The region’s been hearing a lot about tornadoes.

There was the great 3 a.m. tornado alert that awoke the region and generated countless memes in April, while just a month later, tornadoes were recorded along the Montgomery County-Berks County and Bucks County-Lehigh County borders. Tornadoes have also swept across the central United States this spring, turning deadly, injuring scores of people, and wreaking destruction.

While nearly three-quarters of tornado warnings are “false alarms," here’s what you should know, from what a tornado is to the difference between a watch and warning:

What’s a tornado?

The National Weather Service defines a tornado as a “violently rotating column of air extending from the base of a thunderstorm down to the ground.” Tornadoes typically last for less than 15 minutes but can cause a lot of destruction with winds that can reach more than 300 mph, according to the weather service.

“Fifteen minutes is a long time for a tornado to be on the ground," said Valerie Meola, a meteorologist with the service in Mount Holly. “Most of our tornadoes are not on the ground for nearly that long.”

It’s those high wind speeds and ability to cause debris to go flying that make tornadoes so dangerous, according to the weather service. They’re called “nature’s most violent storms." Though, mountainous terrain, like in some parts of Pennsylvania, could help a storm dissipate faster than it would across the Plains.

“We do get tornadoes here, they’re not as common, but we’ve seen our fair share this season so far," Meola said.

How does a tornado form?

The truth is that we don’t know for sure, but we can say that severe tornadoes are caused by supercells — or “rotating thunderstorms with a well-defined radar circulation called mesocyclone,” according to the weather service.

Tornadoes are often recognized by their funnels, and there’s often a calm felt before the storm — with the air turning very still before a tornado makes its way through the region. Hail is not uncommon, either.

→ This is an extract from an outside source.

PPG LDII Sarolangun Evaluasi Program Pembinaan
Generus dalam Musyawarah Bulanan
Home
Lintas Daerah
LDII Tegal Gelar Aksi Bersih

A graphic representation of how tornadoes are formed.
Francois Duckett / AP
A graphic representation of how tornadoes are formed.

Is a twister the same thing as a tornado?

The two terms are used interchangeably.

“They’re very similar," Meola said. "Tornado is more, I guess, the official term that we use, but twister is a term a lot of people know as well.”

What’s the difference between a watch and a warning?

Hearing about a tornado watch or warning in your area can be scary, but there are differences between the two. A watch, as declared by the Storm Prediction Center, means that weather conditions capable of producing tornadoes are possible, according to the weather service. A warning, issued by your local forecast office, means a tornado has been spotted and “there is imminent danger to life and property.” Think of a watch as a cautionary message while a warning is when you should seek shelter.

Of course, watches vs. warnings aren’t applied to just tornadoes. For the Philadelphia area, you probably associate them with severe thunderstorm watches and warnings.

“A watch can be described as it could happen," Meola said. “It means that the conditions of the atmosphere say we could see severe storms or there’s potential for tornadoes. A warning means imminent. Means it’s occurring, on its way, take shelter, it’s more of an immediate thing.”

An illustration showing the difference between a watch and a warning.
National Weather Service / Screenshot
An illustration showing the difference between a watch and a warning.

Thunderstorm vs. ‘severe thunderstorm’

The weather service only issues alerts for a “severe thunderstorm." Meola said there’s certain criteria that needs to be met for a storm to be deemed “severe,” including winds 58 mph or greater, or hail with a one-inch diameter or greater — think the size of a quarter.

A regular thunderstorm? Those are just the typical rain and lightning you see throughout the summer.

“Lighting does not make a storm severe," Meola said. "It is a part of every thunderstorm.”